[Extracted records]

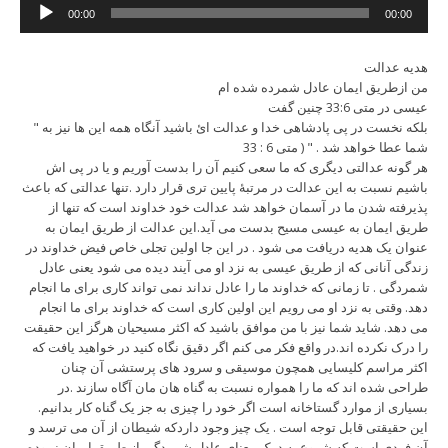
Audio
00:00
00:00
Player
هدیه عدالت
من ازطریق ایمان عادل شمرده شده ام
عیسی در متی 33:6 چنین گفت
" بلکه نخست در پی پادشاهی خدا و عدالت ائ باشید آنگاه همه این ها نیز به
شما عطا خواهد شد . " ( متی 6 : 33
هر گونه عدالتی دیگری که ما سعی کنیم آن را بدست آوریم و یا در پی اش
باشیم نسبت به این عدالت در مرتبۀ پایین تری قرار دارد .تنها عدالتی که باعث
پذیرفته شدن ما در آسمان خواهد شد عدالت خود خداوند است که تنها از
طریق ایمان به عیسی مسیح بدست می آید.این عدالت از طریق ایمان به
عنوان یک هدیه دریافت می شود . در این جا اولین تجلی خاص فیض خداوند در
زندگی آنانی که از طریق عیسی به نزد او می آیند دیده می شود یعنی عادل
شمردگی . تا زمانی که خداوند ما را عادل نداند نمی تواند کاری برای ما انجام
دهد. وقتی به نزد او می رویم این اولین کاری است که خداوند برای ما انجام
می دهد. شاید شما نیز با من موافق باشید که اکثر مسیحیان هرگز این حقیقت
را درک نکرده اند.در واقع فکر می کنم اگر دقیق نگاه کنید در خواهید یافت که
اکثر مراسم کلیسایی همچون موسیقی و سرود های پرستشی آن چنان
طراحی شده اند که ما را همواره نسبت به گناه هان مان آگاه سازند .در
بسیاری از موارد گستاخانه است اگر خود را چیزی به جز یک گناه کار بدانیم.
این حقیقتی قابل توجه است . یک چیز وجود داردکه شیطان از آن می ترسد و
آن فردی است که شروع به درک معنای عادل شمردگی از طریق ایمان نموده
--
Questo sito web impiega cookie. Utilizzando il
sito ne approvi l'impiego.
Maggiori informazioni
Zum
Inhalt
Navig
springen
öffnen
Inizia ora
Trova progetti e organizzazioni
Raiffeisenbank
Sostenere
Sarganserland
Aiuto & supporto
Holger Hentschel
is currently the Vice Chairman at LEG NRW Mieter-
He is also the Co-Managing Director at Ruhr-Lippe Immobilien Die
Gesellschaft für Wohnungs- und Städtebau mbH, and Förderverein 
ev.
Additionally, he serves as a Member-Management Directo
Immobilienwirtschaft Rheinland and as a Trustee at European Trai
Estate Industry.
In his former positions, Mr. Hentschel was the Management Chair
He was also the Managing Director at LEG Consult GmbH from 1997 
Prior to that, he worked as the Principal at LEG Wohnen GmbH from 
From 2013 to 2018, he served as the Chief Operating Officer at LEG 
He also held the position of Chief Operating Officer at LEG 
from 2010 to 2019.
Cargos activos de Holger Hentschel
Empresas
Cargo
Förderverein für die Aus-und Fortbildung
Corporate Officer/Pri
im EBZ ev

* PROMPT *
Only lines holding the word "Management" are wanted, so copy each of them from the records above.

* EXERCISE RESULT *
Additionally, he serves as a Member-Management Directo
In his former positions, Mr. Hentschel was the Management Chair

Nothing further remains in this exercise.